If you were to close your eyes and imagine the perfect ‘experience’ of worship, what would it be like? Where would it begin? With the first hymn? … as you walk into the building?… as you kneel to pray?
I have learned over the years that there are lots of moments that lead me into worship and help me engage fully. Everything from walking through the door (platonic ideal: summer in the States, pushing a large wooden door open and crossing from brightness and heat to the cool soft light of the church), to the almost imperceptible pause as I move into the centre aisle and look at the altar (breath in, walk forward…), to taking off my glasses as I settle to pray. These accidental rituals have become part of the pattern of worship that helps me to focus on God.
The patterns depend on location, of course. In a familiar church, there are ritual greetings with the person you meet outside, the woman who hands you the hymnal, the child running towards you up the aisle. Meeting them is part of preparing to worship too. But there is a fine balancing point — we gather together for worship; yet we can’t let the business of gathering get in the way of the worship.
We have to make space for stillness and recollection. Space for God. And we make that space not only for ourselves, but for other people. Churches talk a lot about how we welcome people. And certainly, it is important that a newcomer is met warmly and helped to find what they need. But I wonder if we wouldn’t help visitors more if our priority were to create a prayerful space for them to enter. If the first thing they encountered was the vibrant hush of a community gathering in God’s presence.
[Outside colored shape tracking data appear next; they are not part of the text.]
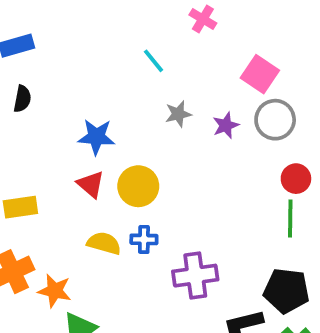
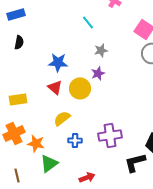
purple star: (226, 125) -> (98, 73), moved
blue cross: (144, 239) -> (75, 140), moved
yellow semicircle: (104, 243) -> (62, 118), turned -54

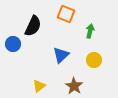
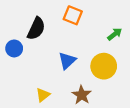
green arrow: (90, 31) -> (115, 34), moved, turned 40
yellow circle: (94, 60) -> (104, 66), size x1.5

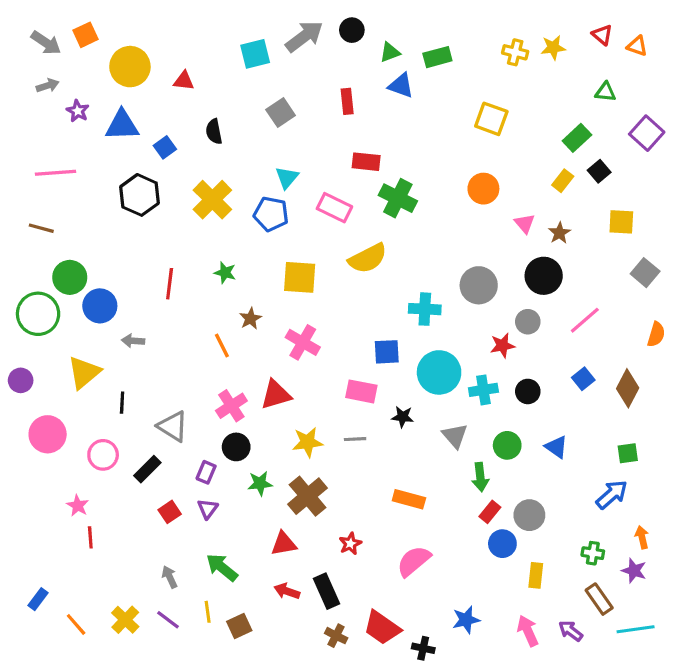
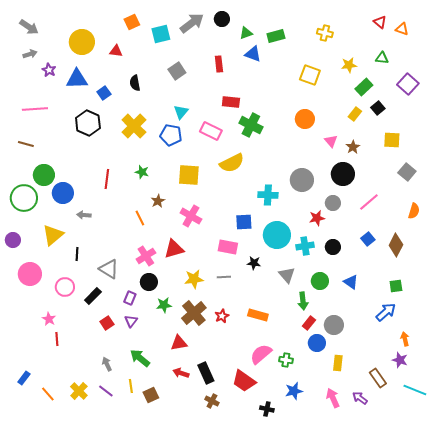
orange square: (86, 35) -> (132, 22), moved
yellow star: (553, 48) -> (349, 65), moved
red star: (350, 544) -> (222, 316), moved
green cross: (593, 553) -> (286, 360), moved
red trapezoid: (382, 628) -> (244, 381), moved
cyan line: (636, 629) -> (415, 390), moved, turned 30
But that’s easier said than done. In most churches, there are a thousand things going on in the last few minutes before the service. And while I long for the ideal of a prayerful stillness filling the church by the time to organ prelude begins, I realise that there are often good-enough reasons why it is not so — especially in a congregation where up to half of those gathered may be actually doing something for the service (serving, reading, welcoming, making coffee…).
So how do we prepare, in the midst of all that? I wonder if we need to plan further ahead. Not only so that there are fewer last minute things to be done, but so that we can handle them differently — quietly, prayerfully; so as to make space for others.
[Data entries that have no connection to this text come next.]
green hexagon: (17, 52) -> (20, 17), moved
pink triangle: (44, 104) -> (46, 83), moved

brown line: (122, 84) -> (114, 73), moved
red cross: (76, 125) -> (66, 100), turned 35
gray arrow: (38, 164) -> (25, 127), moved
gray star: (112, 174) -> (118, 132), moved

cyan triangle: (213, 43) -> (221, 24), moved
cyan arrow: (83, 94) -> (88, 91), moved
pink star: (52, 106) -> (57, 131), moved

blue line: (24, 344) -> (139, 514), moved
And for that, I think our preparations for church need to start much sooner. Not as we walk through the door, but as we leave the house. How can we use the journey to church as a journey into the fullness of God?
At one point in my life, my drive to church was 75 miles in each direction (this was America. 75 miles took 90 minutes.) Now, that sounds like a huge inconvenience, but I came to love it. The rule was: no radio, no music. That gave me 90 minutes to pray — or to deal with the surface chatter that was going to get in the way of praying. Time to look back on the week, to get in touch with the reality of what I was feeling, so that by the time I got to church, I was ready to offer that reality to God.
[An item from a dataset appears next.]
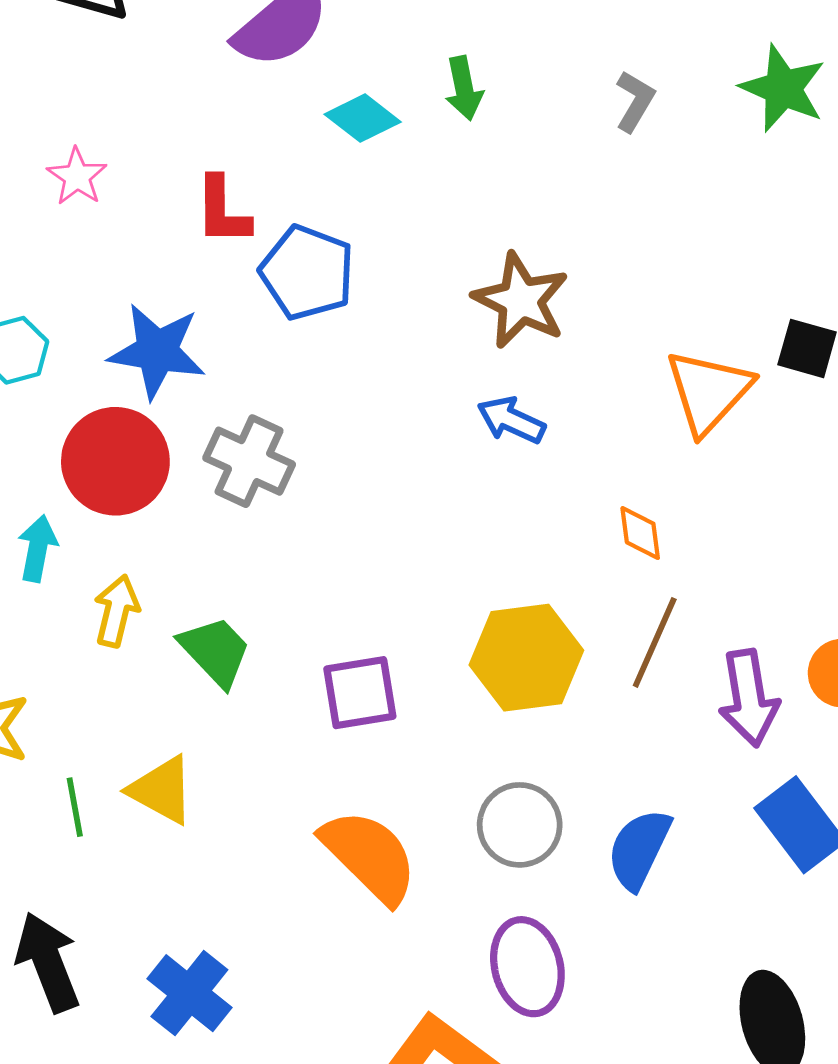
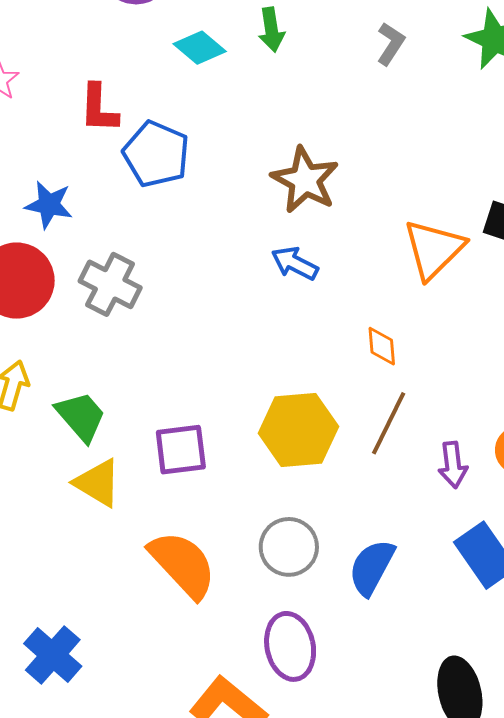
blue star: (157, 351) -> (49, 205), size x0.7
purple arrow: (749, 698) -> (453, 465), size x0.7
yellow triangle: (162, 790) -> (98, 483), moved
In other places, a ten minute walk to church has functioned the same way. But there the rule is: no thinking (or rather, no discursive thought). In ninety minutes there is time enough to move through the surface chatter of our minds to enter into stillness. In ten minutes, there isn’t. With ten minutes, we need a different strategy: disengagement. For me, that means tuning in as quickly as possible to what is around me: paying attention to the play of light, the sounds, the weight of the air as a way of focusing attention for God.
Still not feasible? Another strategy, say for a ten minute drive to church, is to allow fifteen minutes and to find a place to stop along the way. A five minute stop to stare out at the water and gather your thoughts might make a huge difference to your ability to focus on the service. Or, if you travel with someone, it may be as simple as finding a new rule: ‘no talking’. There are a thousand perfectly obvious ways one could do it; the hard bit is to enforce the pattern that works.
And if you have managed to begin your preparations on the journey, the trick is then to figure out how to stay focused in church. How can you meet and greet people and do what needs to be done without being swamped by distractions? I fear this takes a certain ruthlessness.
In the Southern part of the United States, it is still the custom to greet people with a slight smile-and-bow. Very useful in church. If done properly, it can be both warm and gracious — but unlike most other greetings, it is quiet, quick, and does not open the floodgates of distraction. I wonder if it translates into Scots…
The danger, of course, is that preparedness itself becomes a sacred cow. We can become so attached to our rituals that anything that disrupts them causes us so much stress that we are back to square one. But I still think it is worth trying to find patterns that work for us so we can take our part in creating that vibrant hush that comes when people are gathered together, ready to worship God.